In fact, in July of 2023, the Nansemond Indian Nation transplanted 7,000 oysters onto a protected reef in Suffolk together with CBF and the Nansemond River Preservation Alliance. Nansemond Tribal citizens grew the oysters along the shores of their tribal lands at Mattanock Town as part of CBF's Oyster Gardening Program. Over the past year, the oysters have grown into big clusters ready to thrive on a reef.
To learn more about the Nansemond people's cultural revitalization through river stewardship, visit their story map Indigenous Life On The Nansemond River.
[Keith Anderson, Nansemond Indian Nation Assistant Chief] The river itself, when I think of it, it brings sentiments of home and ancestors and a rich history of our people that are still thriving today.
[Text overlay] The Nansemond River in southeastern Virginia is the home of the Nansemond people.
[Nikki Bass, Nansemond Tribal Council Member] So the Nansemond River is our ancestral life force. It was the center of our villages. It was our means of survival, sustenance, transportation.
[Kalen Anderson, Nansemond Tribal Member] We lived, we breathed, we were surrounded by water. So it was just in our nature to be water people.
[Text overlay] In the 1600s, colonists displaced the Nansemond people from the river. In recent decades, the Nansemond have been reconnecting with the waterway...after federal and state tribal recognition and the return of riverfront land at Mattanock Town.
[Nikki Bass] We named this site Mattanock Town because it's very close to one of our ancestral settlements that had the same name. And this place is very important to us because it's our only access to the river. We have timeless cultural connections to oysters and oyster reefs. It's always been something that we wanted to reconnect to. We just didn't know how to start. Our project with Chesapeake Bay Foundation has really helped us to learn where we are and establish a baseline to see, you know, what has happened here at this site, what do we need to do to restore it, and how can we build partnerships. Starting with the oyster garden has been great. We have our oyster cages out on the creek and we've checked on them. We see other little critters.
[Keith Anderson] We know, as Indigenous people, we are the stewards of this land and we have an obligation to keep its resources pristine, clean, and to honor that as our ancestors did. We partnered with Chesapeake Bay Foundation and with the Nansemond River Preservation Alliance. It was a phenomenal collective experience placing substrates and reef balls and different types of oyster preservation units on the shoreline.
[Text overlay] The Nansemond Indian Nation has joined the Chesapeake Oyster Alliance, working to add 10 billion oysters to the Bay.

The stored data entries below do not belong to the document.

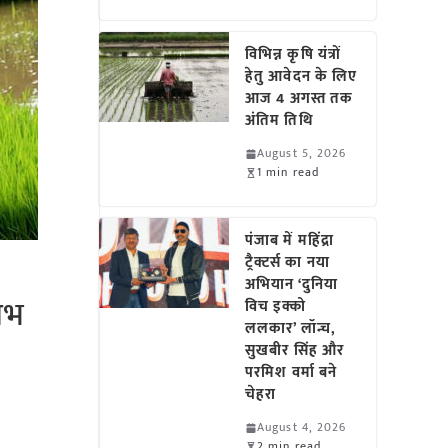
विभिन्न कृषि यंत्रों
हेतु आवेदन के लिए
आज 4 अगस्त तक
अंतिम तिथि
August 5, 2026
1 min read
पंजाब में महिंद्रा
ट्रैक्टर्स का नया
अभियान ‘दुनिया
ाभ
विच इक्को
ललकार’ लॉन्च,
सुखबीर सिंह और
परमिश वर्मा बने
चेहरा
August 4, 2026
2 min read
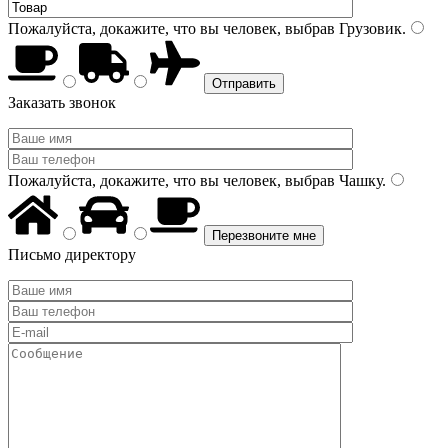
Пожалуйста, докажите, что вы человек, выбрав
Грузовик
.
Заказать звонок
Пожалуйста, докажите, что вы человек, выбрав
Чашку
.
Письмо директору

[Tanner Council, CBF Chesapeake Oyster Alliance Manager] The Nansemond Indian Nation have been stewards of the Nansemond River and, by extension, oyster populations for hundreds and hundreds and hundreds of years so we're so very happy to have them as part of this coalition.

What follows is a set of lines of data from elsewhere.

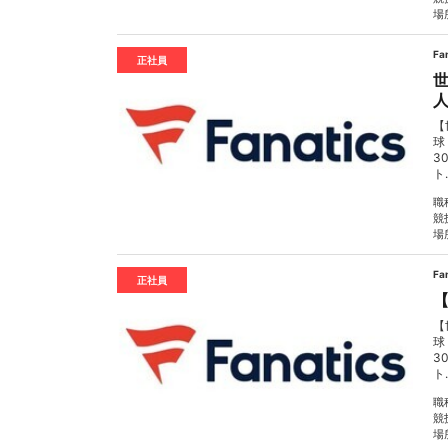
場
Fa
正社員
人
【
球
3
ト.
職
競
場
Fa
正社員
【
【
球
3
ト.
職
競
場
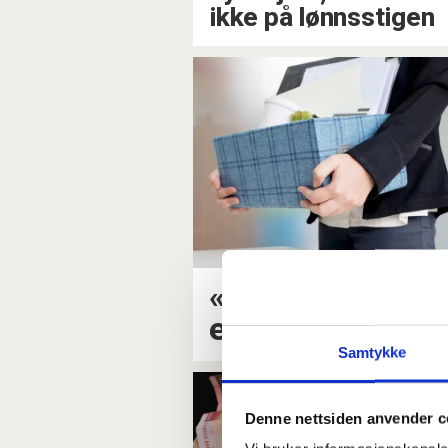
ikke på lønnsstigen
«Det må rett og s
enklere å si opp 
Samtykke
Denne nettsiden anvender c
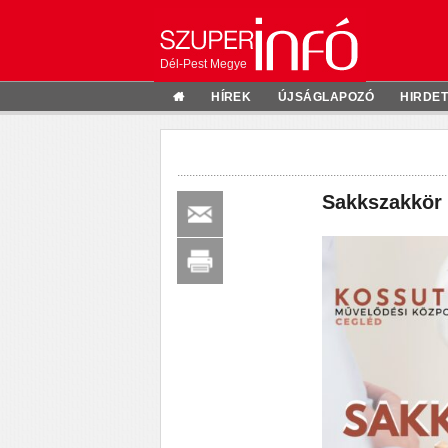
Dél-Pest Megye
HÍREK
ÚJSÁGLAPOZÓ
HIRDE
Sakkszakkör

[Earl Bass, Nansemond Indian Nation Chief] It's something that we are passionate about, that we want to make sure that we do everything we can to make the river better for our future generations.
[Nikki Bass] When we think about what's happened to the big expansive subtitle oyster reefs and how they've been dredged and deconstructed, it's very similar to what's happened to us as a people so as we work to rebuild the oyster population, we're also working to restore our relationship to the land and to the water, and to be in spaces that our ancestors would have been in as a way to spiritually reconnect ourselves and to stay focused on the things that really matter.